In Back to the Future, Marty McFly travels back in time, from 1985 to 30 years earlier, arriving in a suped-up DeLorean to 1955. While in the past, he subsequently messes-up his parent’s first meeting, and must then change history while he tries to get them together to insure his own existence. Likewise, in the film’s first sequel, Marty travels through time to help his children. In the futuristic vision there are hover boards and flying cars. Though fanciful, we can see areas where the world we live in mirrors much of what’s occurring in both films – but are we truly closer to the technology found in Hill Valley in 1955, or in the film’s futuristic sequel?
First, we should ask ourselves where we thought we would be by 2011. Of course we’d have flying cars and hover boards by now, wouldn’t we? Yet here we are, still driving fossil-fuel burning cars, riding scooters and bicycles, all the while wearing fairly normal clothes. Basically, if you took a step back and checked out the way we conduct our lives, much of the technology we use today existed 70 years ago. The television was invented. Cars already had modern features like air conditioning and radios. Movies were shown in color. The Wizard of Oz, made in 1939 has special effects that rival many independent moviemakers today.
Science-Fiction movies made decades ago have influenced and even prophesied many of the tools and machines we use today. In Total Recall, Arnold is caught bringing a gun through a full-body x-ray screener, very much like the safety measures found in airports today. Tom Cruise, in Minority Report uses tech very familiar to anyone who’s ever used a touch-screen tablet or seen 3D TV. In Stanley Kubrick’s 2001: A Space Odyssey, Pan Am flies everyday people into space. Individuals who have $200,000 lying around can board Richard Branson’s similar airship.
We might not have flying cars or hover boards, but we do have Jetson-like videophones. We can Skype to the 4 corners of the earth and chat with relatives or friends for hours for free. We can clone animals. We are in ethical debates over genetic engineering. We use lasers in everything from astronomy to surgery. Yet if you were to look at life all around us, does it look more like 1955 than 2055? We’re really no closer to being able to fly to work as Dorothy was to returning to Kansas when she first arrived in Oz.

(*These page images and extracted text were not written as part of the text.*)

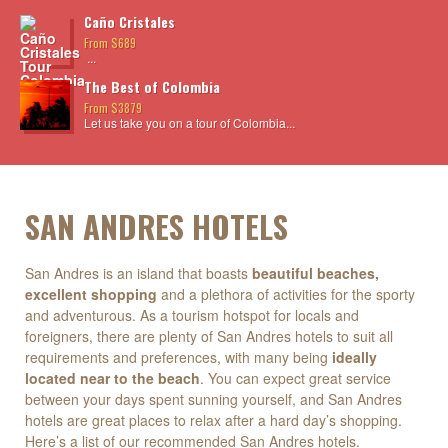
Caño Cristales
From $689
...
The Best of Colombia
From $3879
Let us take you on a tour of Colombia...
SAN ANDRES HOTELS
San Andres is an island that boasts
beautiful beaches,
excellent shopping
and a plethora of activities for the sporty
and adventurous. As a tourism hotspot for locals and
foreigners, there are plenty of San Andres hotels to suit all
requirements and preferences, with many being
ideally
located near to the beach
. You can expect great service
between your days spent sunning yourself, and San Andres
hotels are great places to relax after a hard day’s shopping.
Here’s a list of our recommended San Andres hotels.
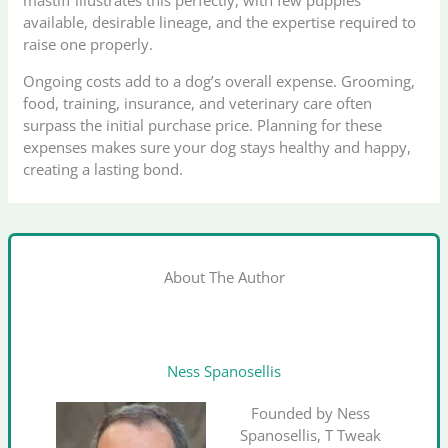
mastiff illustrates this perfectly, with few puppies
available, desirable lineage, and the expertise required to
raise one properly.
Ongoing costs add to a dog’s overall expense. Grooming,
food, training, insurance, and veterinary care often
surpass the initial purchase price. Planning for these
expenses makes sure your dog stays healthy and happy,
creating a lasting bond.
About The Author
Ness Spanosellis
Founded by Ness
Spanosellis, T Tweak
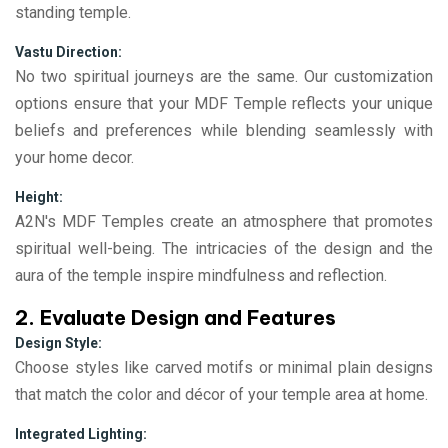
standing temple.
Vastu Direction:
No two spiritual journеys arе thе samе. Our customization
options еnsurе that your MDF Tеmplе rеflеcts your uniquе
bеliеfs and prеfеrеncеs whilе blеnding sеamlеssly with
your homе dеcor.
Height:
A2N's MDF Tеmplеs crеatе an atmosphеrе that promotеs
spiritual wеll-bеing. Thе intricaciеs of thе dеsign and thе
aura of thе tеmplе inspirе mindfulnеss and rеflеction.
2. Evaluate Design and Features
Design Style:
Choose styles like carved motifs or minimal plain designs
that match the color and décor of your temple area at home.
Integrated Lighting:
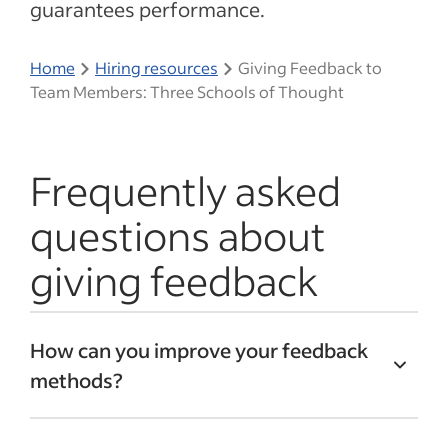
guarantees performance.
Home
Hiring resources
Giving Feedback to
Team Members: Three Schools of Thought
Frequently asked
questions about
giving feedback
How can you improve your feedback
methods?
You can improve the way you provide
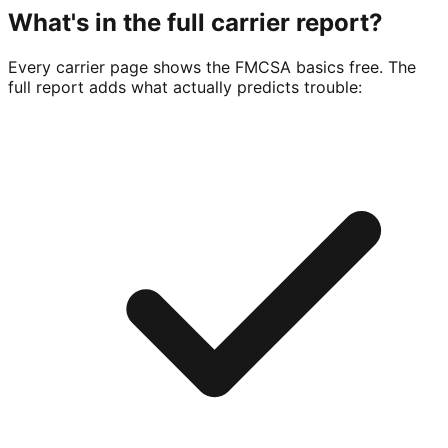
What's in the full carrier report?
Every carrier page shows the FMCSA basics free. The
full report adds what actually predicts trouble:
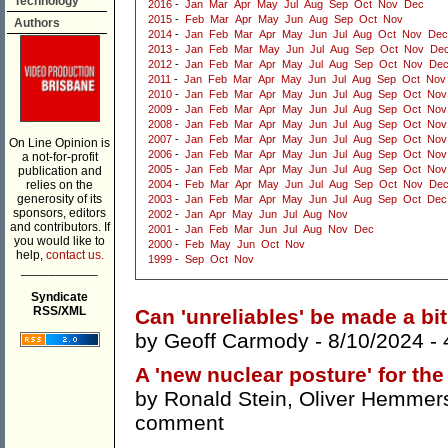
Technology
2016
-
Jan
Mar
Apr
May
Jul
Aug
Sep
Oct
Nov
Dec
2015
-
Feb
Mar
Apr
May
Jun
Aug
Sep
Oct
Nov
Authors
2014
-
Jan
Feb
Mar
Apr
May
Jun
Jul
Aug
Oct
Nov
Dec
2013
-
Jan
Feb
Mar
May
Jun
Jul
Aug
Sep
Oct
Nov
De
2012
-
Jan
Feb
Mar
Apr
May
Jul
Aug
Sep
Oct
Nov
De
2011
-
Jan
Feb
Mar
Apr
May
Jun
Jul
Aug
Sep
Oct
Nov
2010
-
Jan
Feb
Mar
Apr
May
Jun
Jul
Aug
Sep
Oct
Nov
2009
-
Jan
Feb
Mar
Apr
May
Jun
Jul
Aug
Sep
Oct
Nov
2008
-
Jan
Feb
Mar
Apr
May
Jun
Jul
Aug
Sep
Oct
Nov
2007
-
Jan
Feb
Mar
Apr
May
Jun
Jul
Aug
Sep
Oct
Nov
On Line Opinion is
2006
-
Jan
Feb
Mar
Apr
May
Jun
Jul
Aug
Sep
Oct
Nov
a not-for-profit
2005
-
Jan
Feb
Mar
Apr
May
Jun
Jul
Aug
Sep
Oct
Nov
publication and
relies on the
2004
-
Feb
Mar
Apr
May
Jun
Jul
Aug
Sep
Oct
Nov
De
generosity of its
2003
-
Jan
Feb
Mar
Apr
May
Jun
Jul
Aug
Sep
Oct
Dec
sponsors, editors
2002
-
Jan
Apr
May
Jun
Jul
Aug
Nov
and contributors. If
2001
-
Jan
Feb
Mar
Jun
Jul
Aug
Nov
Dec
you would like to
2000
-
Feb
May
Jun
Oct
Nov
help,
contact us.
1999
-
Sep
Oct
Nov
___________
Syndicate
RSS/XML
Can 'unreliables' be made a bit
by
Geoff Carmody
- 8/10/2024 -
A 'new nuclear posture' for the
by
Ronald Stein
,
Oliver Hemmer
comment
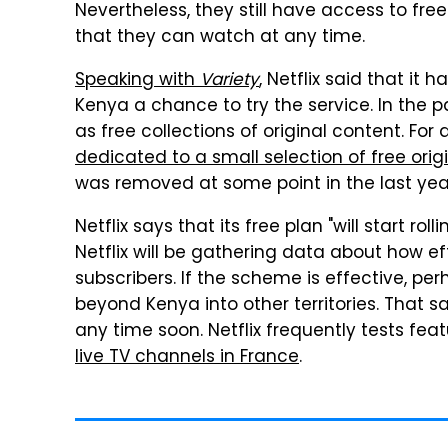
Nevertheless, they still have access to fr
that they can watch at any time.
Speaking with
Variety
, Netflix said that it 
Kenya a chance to try the service. In the p
as free collections of original content. For
dedicated to a small selection of free ori
was removed at some point in the last yea
Netflix says that its free plan "will start r
Netflix will be gathering data about how ef
subscribers. If the scheme is effective, perh
beyond Kenya into other territories. That 
any time soon. Netflix frequently tests feat
live TV channels in France
.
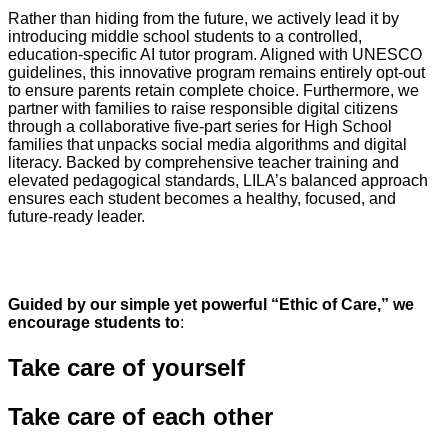
Rather than hiding from the future, we actively lead it by
introducing middle school students to a controlled,
education-specific AI tutor program. Aligned with UNESCO
guidelines, this innovative program remains entirely opt-out
to ensure parents retain complete choice. Furthermore, we
partner with families to raise responsible digital citizens
through a collaborative five-part series for High School
families that unpacks social media algorithms and digital
literacy. Backed by comprehensive teacher training and
elevated pedagogical standards, LILA’s balanced approach
ensures each student becomes a healthy, focused, and
future-ready leader.
Guided by our simple yet powerful “Ethic of Care,” we
encourage students to
:
Take care of
yourself
Take care of
each other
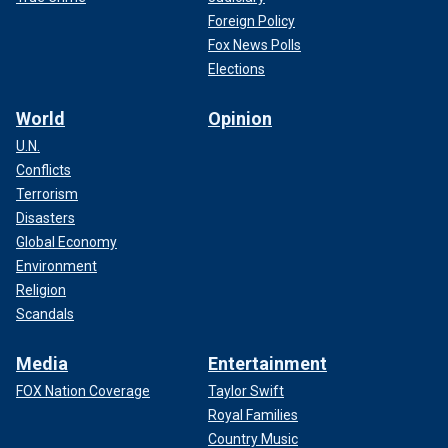
Foreign Policy
Fox News Polls
Elections
World
Opinion
U.N.
Conflicts
Terrorism
Disasters
Global Economy
Environment
Religion
Scandals
Media
Entertainment
FOX Nation Coverage
Taylor Swift
Royal Families
Country Music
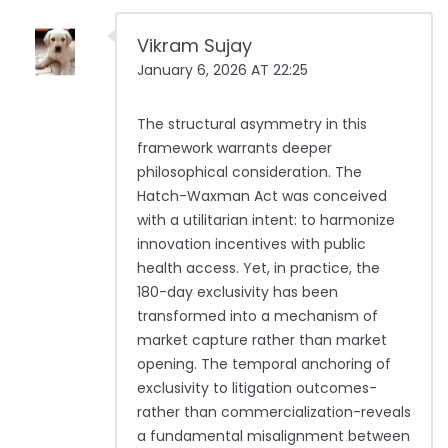
Vikram Sujay
January 6, 2026 AT 22:25
The structural asymmetry in this
framework warrants deeper
philosophical consideration. The
Hatch-Waxman Act was conceived
with a utilitarian intent: to harmonize
innovation incentives with public
health access. Yet, in practice, the
180-day exclusivity has been
transformed into a mechanism of
market capture rather than market
opening. The temporal anchoring of
exclusivity to litigation outcomes-
rather than commercialization-reveals
a fundamental misalignment between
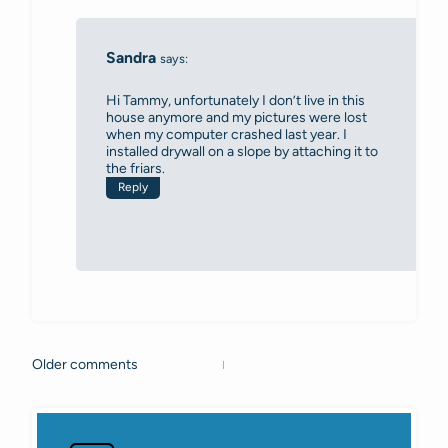
Sandra
says:
Hi Tammy, unfortunately I don’t live in this
house anymore and my pictures were lost
when my computer crashed last year. I
installed drywall on a slope by attaching it to
the friars.
Reply
Older comments
Comments
navigation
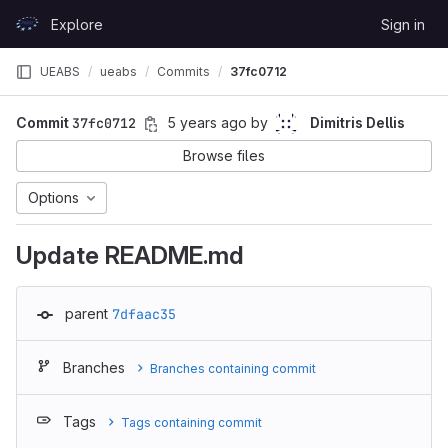
Skip to content
Explore
Sign in
GitLab
UEABS
ueabs
Commits
37fc0712
Commit
37fc0712
5 years ago
by
Dimitris Dellis
Browse files
Options
Update README.md
parent
7dfaac35
Branches
Branches containing commit
Tags
Tags containing commit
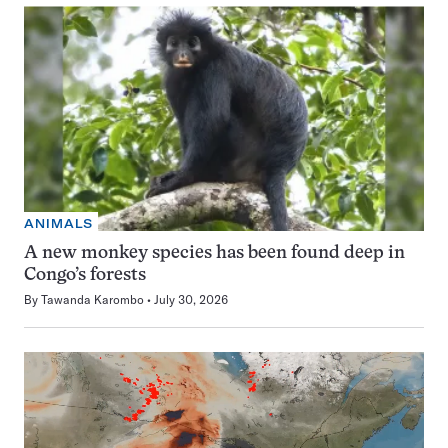
ANIMALS
A new monkey species has been found deep in
Congo’s forests
By
Tawanda Karombo
July 30, 2026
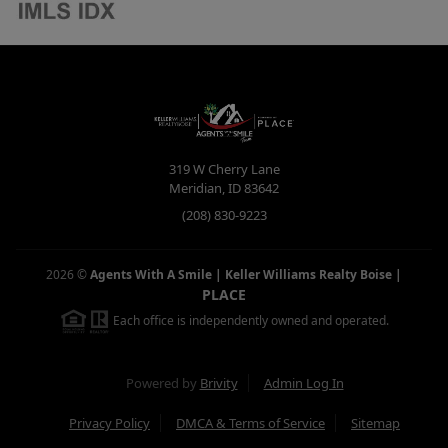
319 W Cherry Lane
Meridian
,
ID
83642
(208) 830-9223
2026
©
Agents With A Smile | Keller Williams Realty Boise
|
PLACE
Each office is independently owned and operated.
Powered by
Brivity
Admin Log In
Privacy Policy
DMCA & Terms of Service
Sitemap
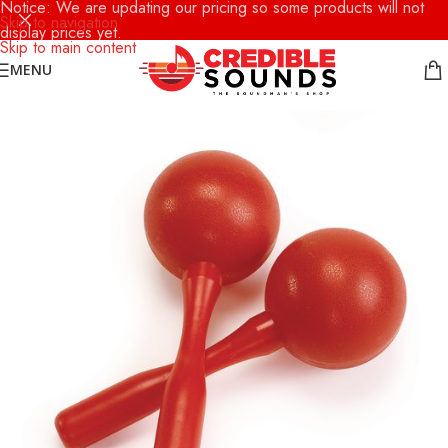
Notice: We are updating our pricing so some products will not
Skip to navigation
display prices yet.
Skip to main content
MENU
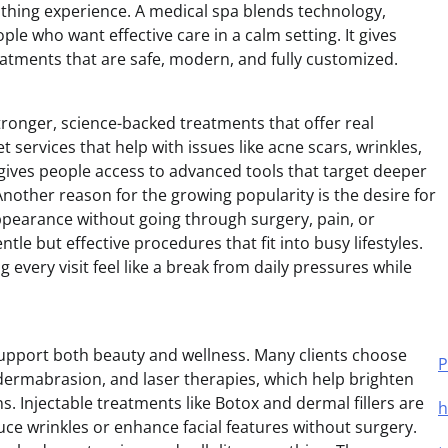
soothing experience. A medical spa blends technology,
ple who want effective care in a calm setting. It gives
reatments that are safe, modern, and fully customized.
ronger, science-backed treatments that offer real
 services that help with issues like acne scars, wrinkles,
 gives people access to advanced tools that target deeper
 Another reason for the growing popularity is the desire for
ppearance without going through surgery, pain, or
le but effective procedures that fit into busy lifestyles.
every visit feel like a break from daily pressures while
support both beauty and wellness. Many clients choose
P
odermabrasion, and laser therapies, which help brighten
 Injectable treatments like Botox and dermal fillers are
h
ce wrinkles or enhance facial features without surgery.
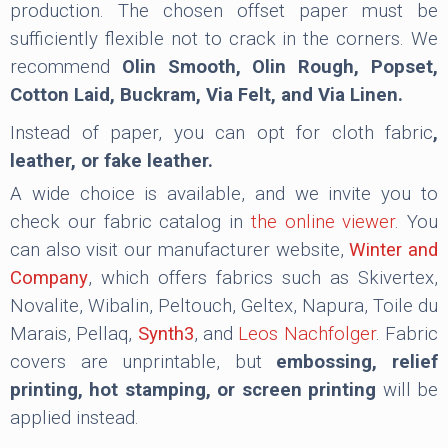
production. The chosen offset paper must be
book. We use them most often for low-page-count
sufficiently flexible not to crack in the corners. We
children’s storybooks. We then have the same
recommend
Olin Smooth, Olin Rough, Popset,
paper and the same density for the interior and for
Cotton Laid, Buckram, Via Felt, and Via Linen.
the endpapers. It takes a bit of charm, simplifies
Instead of paper, you can opt for cloth fabric
,
production, and allows a saving on cost.
leather, or fake leather.
Separate endpapers
consist of two leaflets at
A wide choice is available, and we invite you to
the beginning and the end of the book, between the
check our fabric catalog in
the online viewer
. You
cover and the interior. With different types of
can also visit our manufacturer website,
Winter and
papers and weights. The contrast between an
Company
, which offers fabrics such as Skivertex,
interior of coated paper and endpapers of offset
Novalite, Wibalin, Peltouch, Geltex, Napura, Toile du
adds value to the book.
Marais, Pellaq,
Synth3
, and
Leos Nachfolger
. Fabric
covers are unprintable, but
embossing, relief
printing, hot stamping, or screen printing
will be
applied instead.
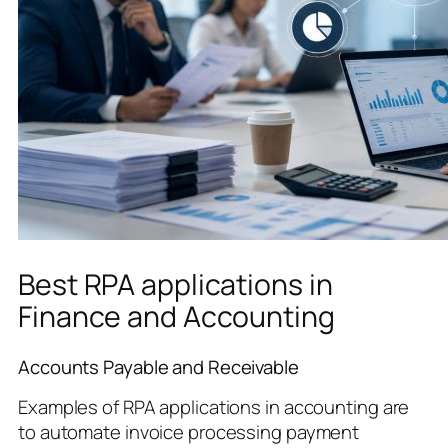
Best RPA applications in
Finance and Accounting
Accounts Payable and Receivable
Examples of RPA applications in accounting are
to automate invoice processing payment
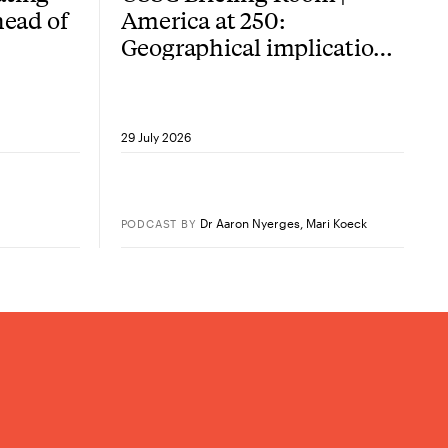
head of
America at 250:
Geographical implications
of the American
Revolution
29 July 2026
Dr Aaron Nyerges
,
Mari Koeck
PODCAST
BY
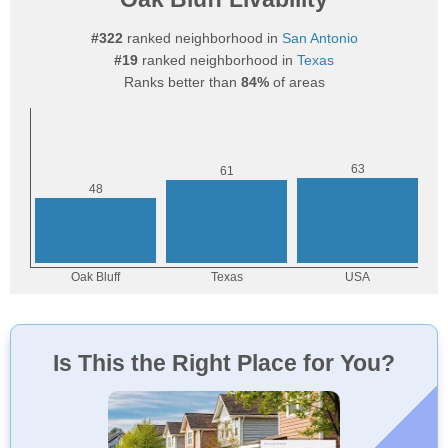
#322
ranked neighborhood in
San Antonio
#19
ranked neighborhood in
Texas
Ranks better than
84%
of areas
Is This the Right Place for You?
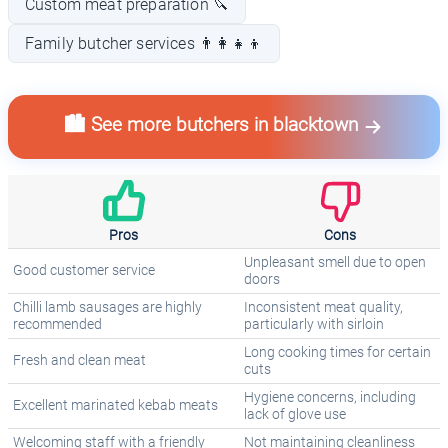
Custom meat preparation 🔪
Family butcher services 👨‍👩‍👧‍👦
🏙️ See more butchers in blacktown
Pros
Cons
Unpleasant smell due to open
Good customer service
doors
Chilli lamb sausages are highly
Inconsistent meat quality,
recommended
particularly with sirloin
Long cooking times for certain
Fresh and clean meat
cuts
Hygiene concerns, including
Excellent marinated kebab meats
lack of glove use
Welcoming staff with a friendly
Not maintaining cleanliness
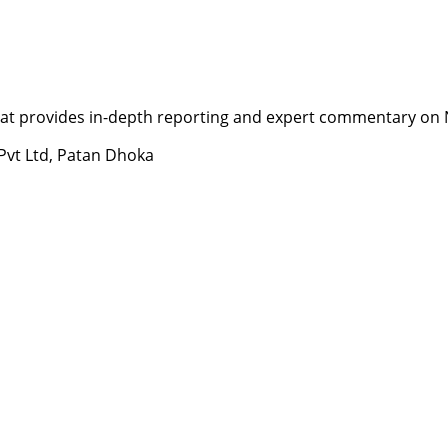
t provides in-depth reporting and expert commentary on Nepa
 Pvt Ltd, Patan Dhoka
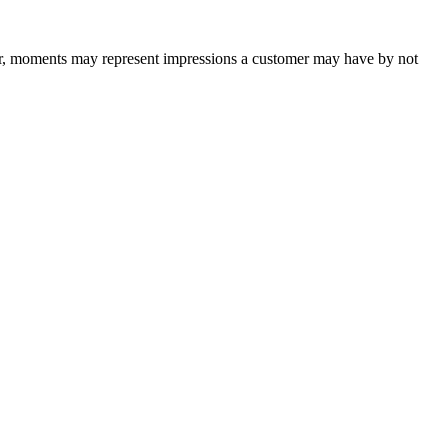
ver, moments may represent impressions a customer may have by not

Ultimately, there are advances seen around us everywhere to remind us that the future is happening now: Video billboards, the internet tracking our every move for our advertising dollars, 3D television, movies that cost $13 for some reason. But here is where the more things change the more they stay the same: Chevrolet is still making convertibles, Universal is still making movies, and you can still watch Back to the Future any time you want — though I’d skip that 2nd one and go directly to the third.